After upgrading node ofter node, we saw attaching of storage failing. "REPAIR" did not work.
A pbd-plug told us that the needed Volume Group was not found.
A "pvs -v" revealed the whole Desaster: Some PVs where not member of any VG anymore.
Kind screwed up, needed another coffee an thought about what went wrong.
Started looking through the install log:
You see a VG remove on 2 Points there: first the correct VG on local disk is removed.
But before recreating it, another vgremove is run - and it removes the VG on the top disk starting with sda - example: sdab
So we took a deep dive into the script (upgrade.py in the installer.img under /opt/xenserver/installer/) and found the problem beginning line 227, taking ist peak in 231:
if storage_partnum > 0 and self.vgs_output:
storage_part = partitionDevice(primary_disk, storage_partnum)
rc, out = util.runCmd2(['pvs', '-o', 'pv_name,vg_name', '--noheadings'], with_stdout = True)
vgs_list = out.split('\n')
vgs_output_wrong = filter(lambda x: str(primary_disk) in x, vgs_list)
vgs_output_wrong = vgs_output_wrong.strip()
if ' ' in vgs_output_wrong:
_, vgs_label = vgs_output_wrong.split(None, 1)
util.runCmd2(['vgremove', '-f', vgs_label])

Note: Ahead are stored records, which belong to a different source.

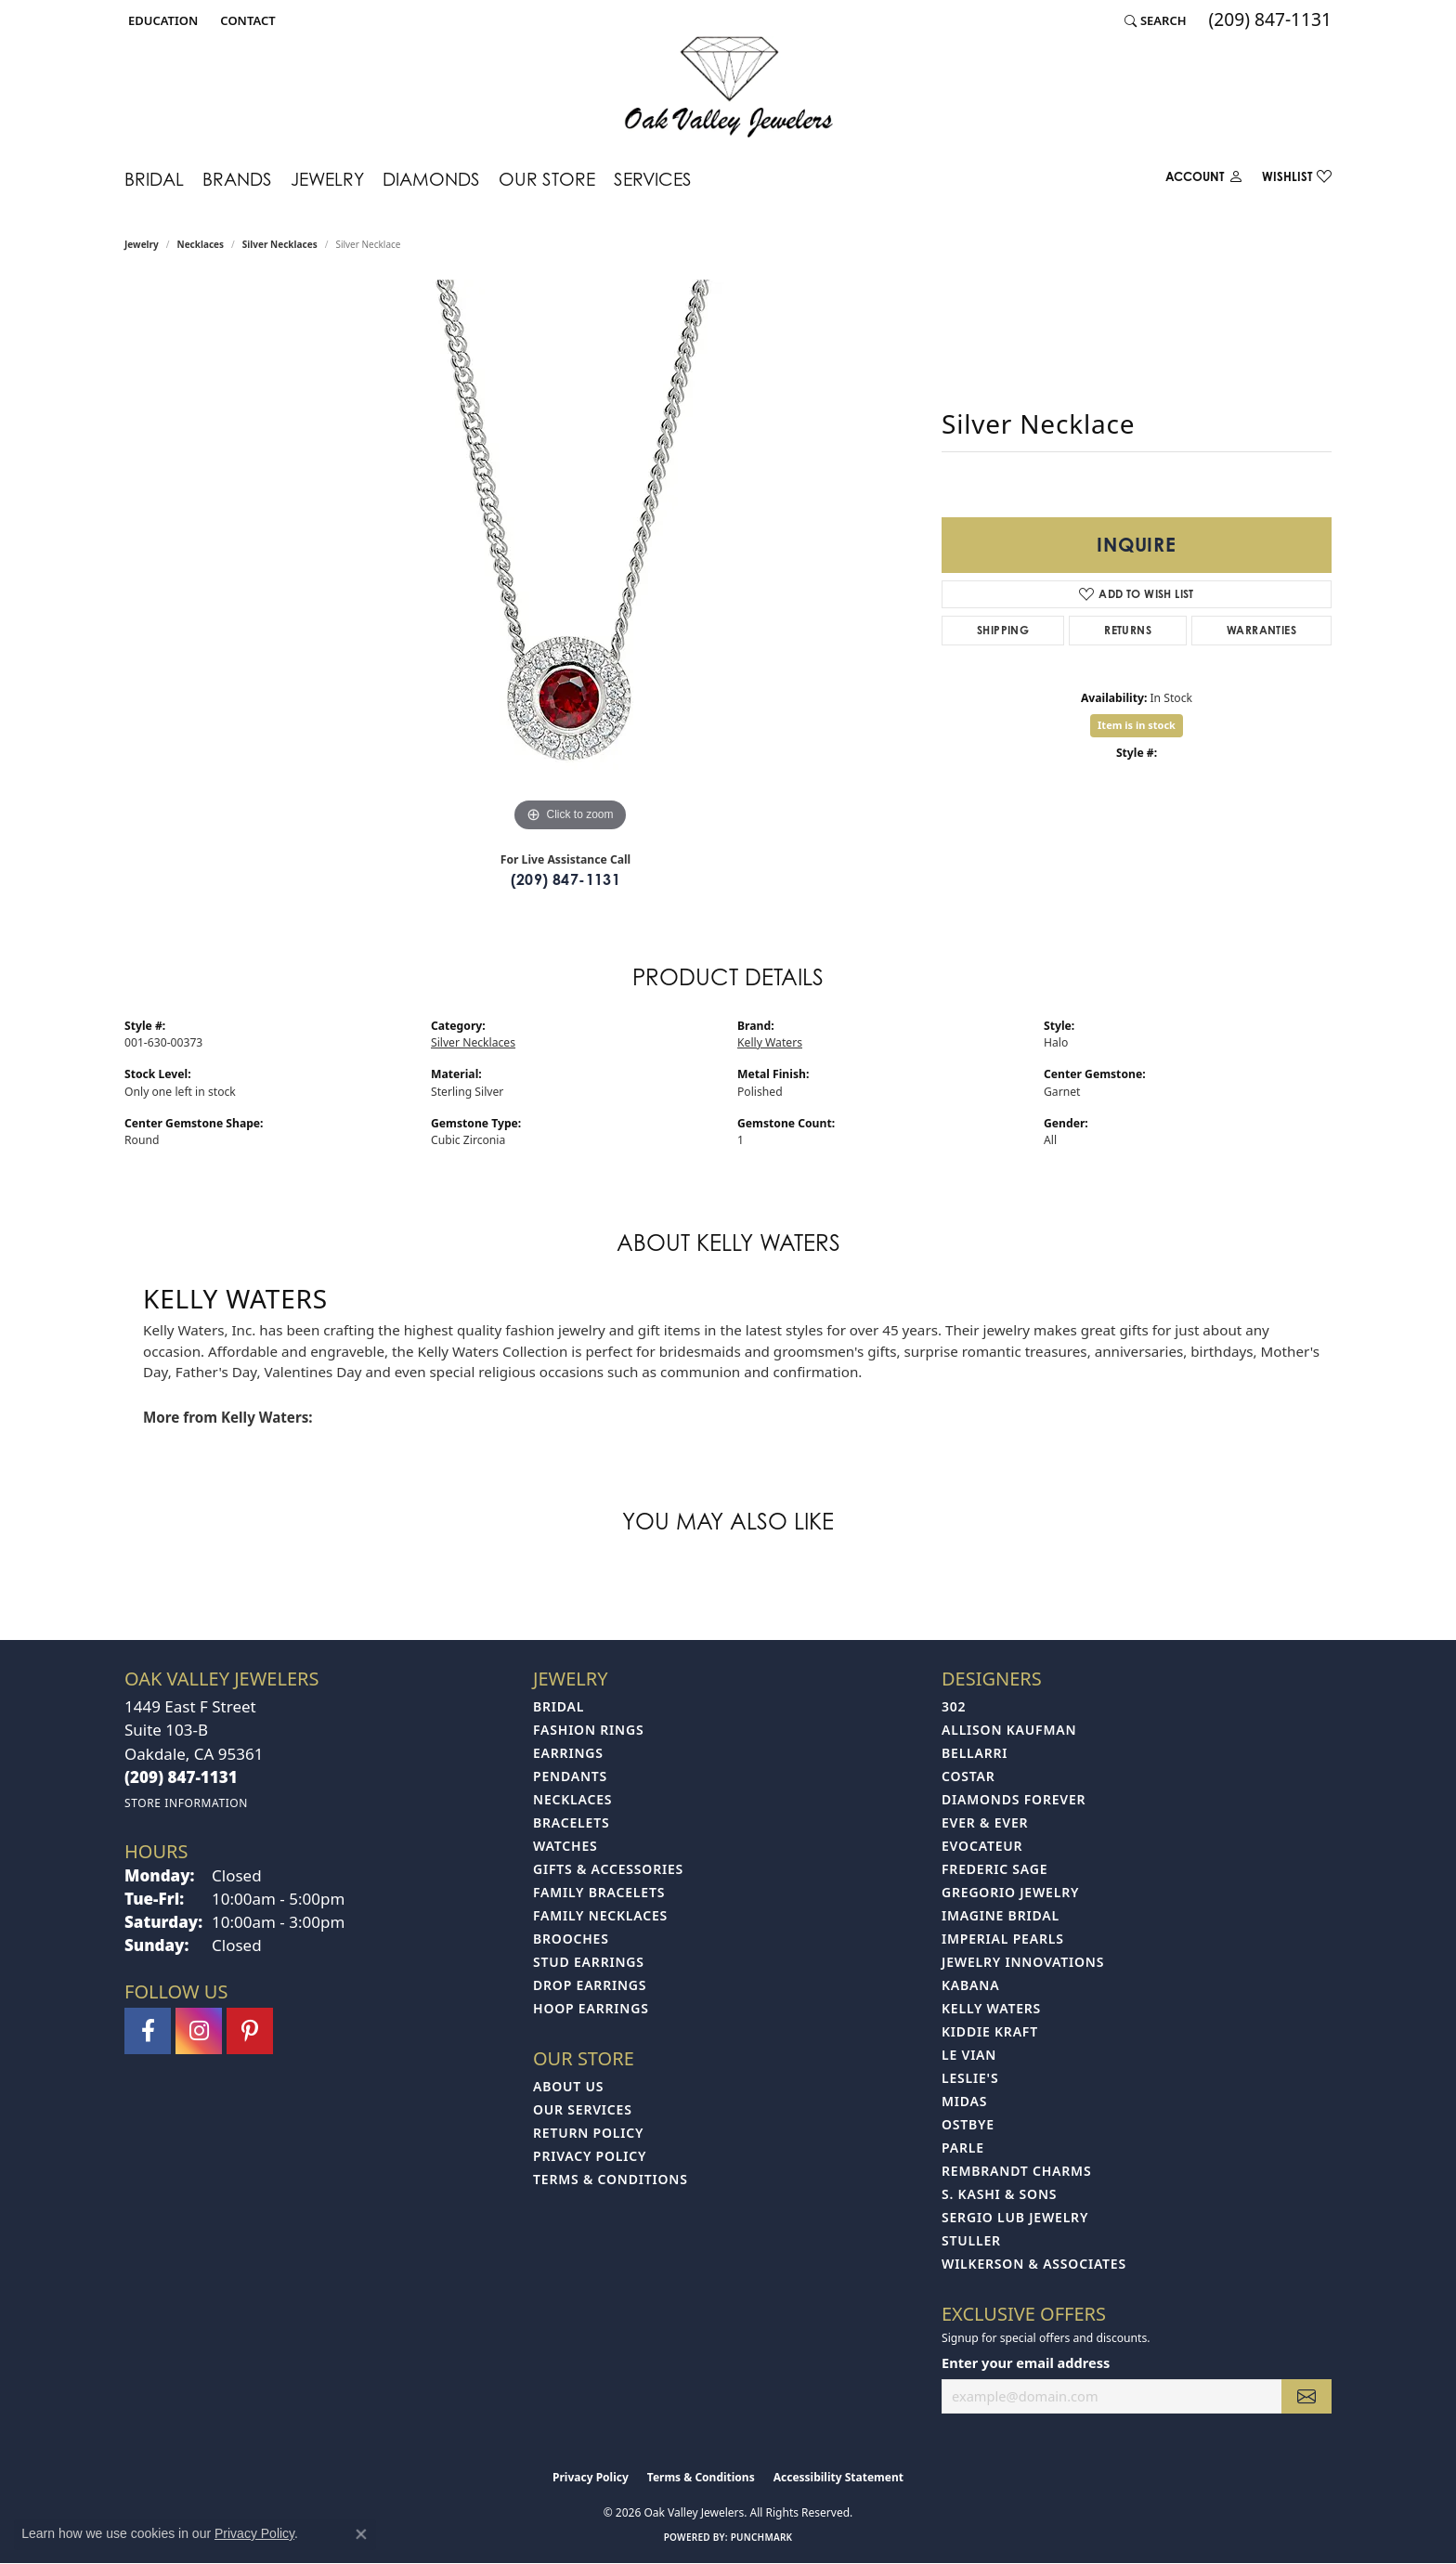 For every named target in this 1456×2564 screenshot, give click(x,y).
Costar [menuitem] (968, 1776)
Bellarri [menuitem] (975, 1753)
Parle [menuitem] (963, 2147)
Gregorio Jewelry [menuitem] (1010, 1892)
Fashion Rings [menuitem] (588, 1729)
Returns (1127, 630)
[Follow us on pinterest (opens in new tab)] (250, 2031)
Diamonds (431, 178)
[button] (161, 20)
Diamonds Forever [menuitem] (1014, 1799)
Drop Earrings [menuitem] (589, 1985)
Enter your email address (1026, 2362)
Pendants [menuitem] (570, 1776)
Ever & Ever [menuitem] (985, 1822)
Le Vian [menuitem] (969, 2054)
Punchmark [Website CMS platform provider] (762, 2537)
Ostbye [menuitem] (968, 2124)
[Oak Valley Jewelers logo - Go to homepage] (728, 86)
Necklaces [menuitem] (572, 1799)
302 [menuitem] (954, 1706)
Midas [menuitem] (964, 2101)
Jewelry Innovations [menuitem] (1023, 1962)
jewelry (141, 244)
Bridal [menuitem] (558, 1706)
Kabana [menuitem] (970, 1985)
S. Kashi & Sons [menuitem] (999, 2194)
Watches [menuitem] (565, 1846)
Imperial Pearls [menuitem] (1003, 1938)
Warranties (1261, 630)
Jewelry (327, 178)
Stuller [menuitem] (971, 2240)
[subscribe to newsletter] (1306, 2396)
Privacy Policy (589, 2156)
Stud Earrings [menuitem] (588, 1962)
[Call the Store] (181, 1777)
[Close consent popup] (361, 2534)
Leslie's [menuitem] (970, 2078)
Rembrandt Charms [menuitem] (1016, 2171)
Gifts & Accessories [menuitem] (608, 1869)
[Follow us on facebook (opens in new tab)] (147, 2031)
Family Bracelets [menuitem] (599, 1892)
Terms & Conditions (610, 2179)
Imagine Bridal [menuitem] (1001, 1915)
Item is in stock (1137, 725)
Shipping (1003, 630)
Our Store (547, 178)
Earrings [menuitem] (568, 1753)
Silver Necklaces (280, 244)
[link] (245, 20)
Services (653, 178)
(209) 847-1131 (566, 879)
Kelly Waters (769, 1042)
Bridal (154, 178)
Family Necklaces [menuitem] (600, 1915)
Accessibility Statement (839, 2477)
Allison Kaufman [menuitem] (1009, 1729)
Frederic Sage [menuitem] (994, 1869)
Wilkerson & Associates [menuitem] (1034, 2263)
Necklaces (201, 244)
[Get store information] (186, 1803)
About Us (568, 2086)
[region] (570, 558)
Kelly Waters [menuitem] (991, 2008)
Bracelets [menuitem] (571, 1822)
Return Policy (588, 2132)
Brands (237, 178)
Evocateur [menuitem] (982, 1846)
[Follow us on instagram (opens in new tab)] (199, 2031)
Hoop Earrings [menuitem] (591, 2008)
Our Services (582, 2109)
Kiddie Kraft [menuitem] (990, 2031)
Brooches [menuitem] (571, 1938)
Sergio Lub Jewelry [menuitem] (1015, 2217)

util.runCmd2(['vgcreate', self.vgs_output, storage_part])
Just before the vgcreate there is another run of remove, when Special circumstances are true, but the check is done with the Code "str(primary_disk) in x" - and of Course the PRIMARY_DISK string "sda" is contained in "sdab" and so on...
Since it is not looped here, only the first disk containig "sda" gets removed...
In our case that took place for on at each node - stopped the update early enough to prevent a big downtime - but was not nice either.
We resolved the Problems caused with a vgcfgrestore - where at we were fuck*** happy to have backups of the volume Group metadata in /etc/lvm/backup...